Il y a des gens qui croient que le capitalisme des grandes sociétés est, pour des raisons mystérieuses, la conséquence inévitable du machinisme. C'est une illusion. Bien plus, il n'est pas du tout certain que la concentration du contrôle dans ces grandes sociétés favorise le plus grand développement de la technique. On sait couramment qu'au-delà d'un certain point, la croissance diminue le rendement, et que beaucoup de grandes sociétés sont trop grandes pour être bien administrées, qu'elles deviennent rigides et routinières. Il y a de bonnes raisons de croire que les lois qui favorisent la concentration sont réactionnaires au point de vue du progrès technique, qu'elles l'entravent au lieu de l'encourager, et que des lois industrielles vraiment conformes à l'esprit de la technique moderne seraient très différentes des lois existantes.

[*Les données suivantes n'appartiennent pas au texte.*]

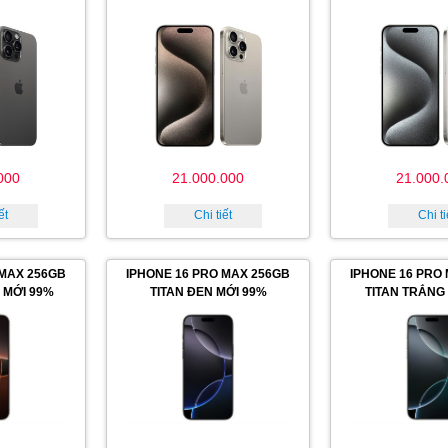
000
21.000.000
21.000.
ết
Chi tiết
Chi ti
 MAX 256GB
IPHONE 16 PRO MAX 256GB
IPHONE 16 PRO
 MỚI 99%
TITAN ĐEN MỚI 99%
TITAN TRẮNG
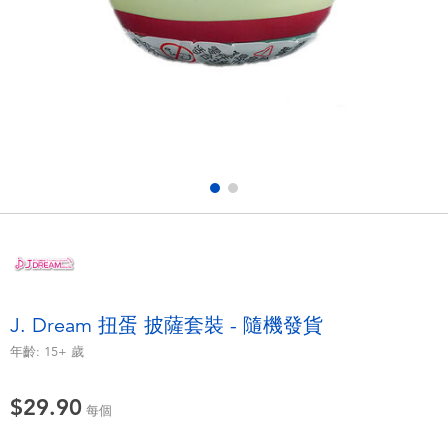
電子玩具
playpop
遊戲及拼圖系列
LEGO樂高
益智學習玩具
LeapFrog跳跳蛙
戶外及運動用品
Fuggler
派對用品
Tomica多美
角色扮演及造型系列
Globber高樂寶
J. Dream 扭蛋 披薩套裝 - 隨機發貨
毛毛公仔玩具
年齡:
15+
歲
$29.90
夏日用品
每個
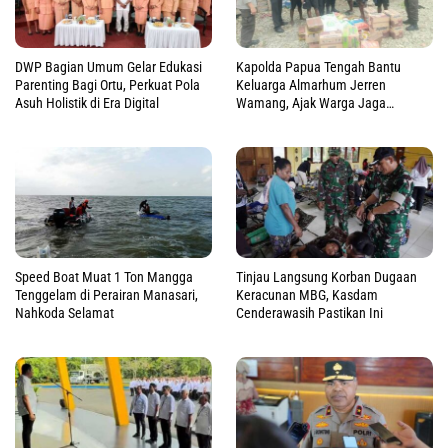
DWP Bagian Umum Gelar Edukasi
Kapolda Papua Tengah Bantu
Parenting Bagi Ortu, Perkuat Pola
Keluarga Almarhum Jerren
Asuh Holistik di Era Digital
Wamang, Ajak Warga Jaga
Perdamaian
Speed Boat Muat 1 Ton Mangga
Tinjau Langsung Korban Dugaan
Tenggelam di Perairan Manasari,
Keracunan MBG, Kasdam
Nahkoda Selamat
Cenderawasih Pastikan Ini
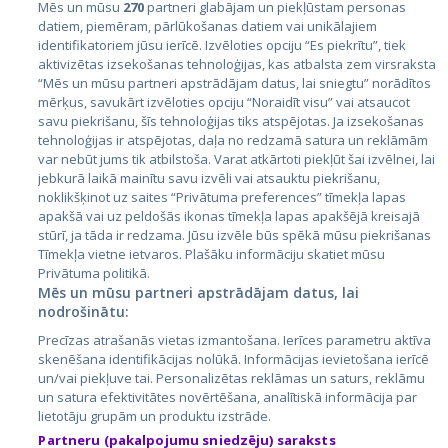
Mēs un mūsu
270
partneri glabājam un piekļūstam personas
datiem, piemēram, pārlūkošanas datiem vai unikālajiem
identifikatoriem jūsu ierīcē. Izvēloties opciju “Es piekrītu”, tiek
Страны
aktivizētas izsekošanas tehnoloģijas, kas atbalsta zem virsraksta
Эстония
“Mēs un mūsu partneri apstrādājam datus, lai sniegtu” norādītos
mērķus, savukārt izvēloties opciju “Noraidīt visu” vai atsaucot
Латвия
savu piekrišanu, šīs tehnoloģijas tiks atspējotas. Ja izsekošanas
tehnoloģijas ir atspējotas, daļa no redzamā satura un reklāmām
Литва
var nebūt jums tik atbilstoša. Varat atkārtoti piekļūt šai izvēlnei, lai
jebkurā laikā mainītu savu izvēli vai atsauktu piekrišanu,
noklikšķinot uz saites “Privātuma preferences” tīmekļa lapas
apakšā vai uz peldošās ikonas tīmekļa lapas apakšējā kreisajā
stūrī, ja tāda ir redzama. Jūsu izvēle būs spēkā mūsu piekrišanas
Tīmekļa vietne ietvaros. Plašāku informāciju skatiet mūsu
Privātuma politikā.
Mēs un mūsu partneri apstrādājam datus, lai
nodrošinātu:
City24.lv
CVbankas.lt
Precīzas atrašanās vietas izmantošana. Ierīces parametru aktīva
City24.ee
Kainos.lt
skenēšana identifikācijas nolūkā. Informācijas ievietošana ierīcē
un/vai piekļuve tai. Personalizētas reklāmas un saturs, reklāmu
GetaPro.lv
Paslaugos.lt
un satura efektivitātes novērtēšana, analītiskā informācija par
GetaPro.ee
auto24.ee
lietotāju grupām un produktu izstrāde.
Skelbiu.lt
KV.ee
Partneru (pakalpojumu sniedzēju) saraksts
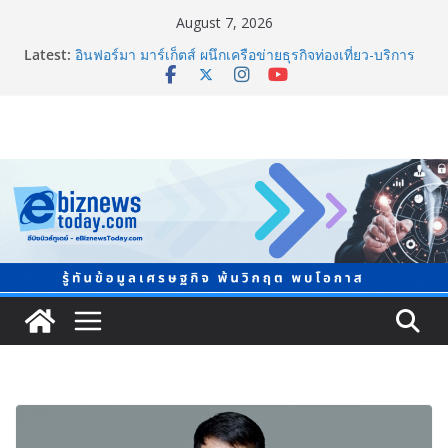
August 7, 2026
Latest:
อินฟอร์มา มาร์เก็ตส์ ผนึกเครือข่ายธุรกิจท่องเที่ยว-บริการ
จัด Food & Hospitality Thailand 2026เชื่อม 4 งานใหญ่
สร้างโอกาสธุรกิจครบวงจร
TCMA จับมือแคนาดา ดันเทคโนโลยีดักจับคาร์บอนเครื่อง
แรกในไทย ปูทางอุตสาหกรรมปูนซีเมนต์สู่ Net Zero 2050
8.8 “ซูเลียน” รวมพลังนักธุรกิจทั่วประเทศ จัดประชุมใหญ่
แห่งปี พบ CEO “ดร.ปิยะวัฒน์” ถ่ายทอดวิสัยทัศน์ธุรกิจ
พร้อมฟรีคอนเสิร์ต “โชค รถแห่” ยกวง
สตาร์ทวันนี้ Franchise Expo Thailand & TESE 2026 พบ
ทัพธุรกิจ&แฟรนไชส์ ซัพพลายเออร์สินค้า ลดใหญ่กว่า
250 บูธ คาดเงินสะพัด 220 ลบ.
Thailand LAB INTERNATIONAL 2026 ผนึก
Bio+HealthTech INTERNATIONAL และ FutureCHEM
INTERNATIONAL เปิดเวที AI ขับเคลื่อนนวัตกรรม
วิทยาศาสตร์และสุขภาพ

Elles s'efforceraient certainement d'empêcher la production de dépasser le rythme du rendement technique optimum, de décourager la concentration qui affaiblit les initiatives et supprime le critérium objectif que représente la concurrence du marché. Elles essaieraient de mettre obstacle à la construction d'immenses édifices industriels dans lesquels toute transformation technique devient ruineuse.
Les collectivistes qui pensent que l'industrie doit devenir de plus en plus grande, jusqu'au jour où le gouvernement seul sera assez grand pour la dominer, ne font qu'entasser l'Ossa sur le Pelion. Ils ne comprennent pas le principe interne de la révolution industrielle moderne. Ils attribuent aux techniciens des résultats qui sont le fait des juristes et des politiciens. Pour remédier aux maux qui résultent des erreurs des législateurs, ils proposent des mesures politiques qu'on a dû abandonner il y a longtemps pour permettre aux techniciens de faire leur ouvrage.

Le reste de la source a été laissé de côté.